Probing tasks. Probing is a recent strand of work that investigates – via diagnostic classifiers – desired syntactic and semantic features encoded in pretrained language model representations. Shi et al. (2016) show that string-based RNNs encode syntactic information. Belinkov et al. (2017) investigate word representations at different layers in NMT. Linzen et al. (2016) assess the syntactic ability of LSTM (Hochreiter and Schmidhuber, 1997) encoders and Goldberg (2019) of BERT. Tenney et al. (2019a) find that information on POS tagging, parsing, NER, semantic roles and coreference is represented on progressively higher layers of BERT. Yaghoobzadeh et al. (2019) assess the disambiguation properties of type-level word representations. Liu et al. (2019) and Lin et al. (2019) investigate the linguistic knowledge encoded in BERT. Adi et al. (2016), Conneau et al. (2018) and Wieting and Kiela (2019) study sentence embedding properties via probing. Peters et al. (2018b) probe how the network architecture affects the learned vectors. In all of these studies, probing serves to analyze representations and reveal their properties. We employ probing to investigate the contextualization of words in pretrained language models quantitatively.

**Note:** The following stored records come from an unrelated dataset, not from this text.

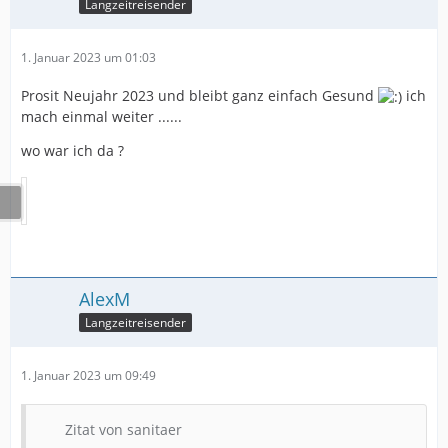
Langzeitreisender
1. Januar 2023 um 01:03
Prosit Neujahr 2023 und bleibt ganz einfach Gesund
ich
mach einmal weiter ......
wo war ich da ?
AlexM
Langzeitreisender
1. Januar 2023 um 09:49
Zitat von sanitaer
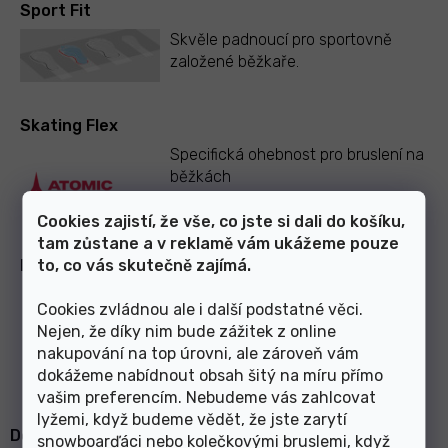
Sport Fit
Skvěle padnoucí pro sportovně
založené běžkaře.
Skating Flex
Specifická ohebnost pro bruslení na
běžkách
Cookies zajistí, že vše, co jste si dali do košíku,
tam zůstane a v reklamě vám ukážeme pouze
to, co vás skutečně zajímá.
Prolink Race SK
Tužší podrážka pro větší stabilitu a
Cookies zvládnou ale i další podstatné věci.
přenos síly při bruslení na běžkách
Nejen, že díky nim bude zážitek z online
nakupování na top úrovni, ale zároveň vám
dokážeme nabídnout obsah šitý na míru přímo
vašim preferencím. Nebudeme vás zahlcovat
lyžemi, když budeme vědět, že jste zarytí
Doplňkové parametry
snowboarďáci nebo kolečkovými bruslemi, když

Ethayarajh (2019) also quantitatively investigates contextualized embeddings using cosine-similarity-based intrinsic evaluation. Inferring s-classes, we address a complementary set of questions because we can quantify contextualization with a uniform set of semantic classes.

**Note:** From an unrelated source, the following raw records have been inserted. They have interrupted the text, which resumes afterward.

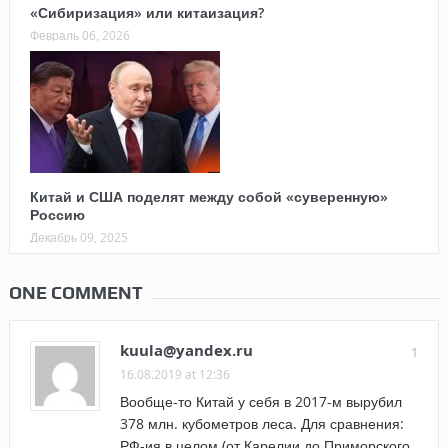
«Сибиризация» или китаизация?
Февраль 06, 2026
Китай и США поделят между собой «суверенную»
Россию
Декабрь 09, 2025
ONE COMMENT
kuula@yandex.ru
1
16.08.2019 at 12:36
Вообще-то Китай у себя в 2017-м вырубил
378 млн. кубометров леса. Для сравнения:
РФ-ия в целом (от Карелии до Приморского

Two-stage NLP paradigm. Recent work like ULMFiT (Howard and Ruder, 2018) and BERT popularizes the “two-stage paradigm” in NLP (Dai and Le, 2015)

: pretrain a language encoder on a large amount of unlabeled data via self-supervised learning, then finetune the encoder on task-specific benchmarks like GLUE

(Wang et al., 2018, 2019; Peters et al., 2019)

. This transfer-learning pipeline yields good and robust results compared to models trained from scratch

(Hao et al., 2019). In this work, we shed light on how BERT’s pretrained knowledge changes during finetuning by comparing s-class inference ability of pretrained and finetuned BERT models.

6 Conclusion

We presented a quantitative study of the contextualization of words in BERT by investigating the semantic class inference capabilities of BERT. Our study complements qualitative prior work (e.g., Tenney et al. (2019a)) and the cosine-similarity-based intrinsic evaluations in Ethayarajh (2019). We investigated two key factors for successful contextualization by BERT: layer index and context size. By comparing pretrained and finetuned BERT, we showed that the similarity between pretraining and finetuning objectives heavily influences contextualized embeddings; top layers of BERT are more sensitive to the finetuning objective than lower layers. We also found that BERT’s pretrained knowledge is still preserved to a large extent after finetuning.

We showed that exploiting the full context may be unnecessary in applications where the quadratic complexity of full-sentence attention is problematic. We plan to evaluate this phenomenon on more datasets and downstream tasks in future work.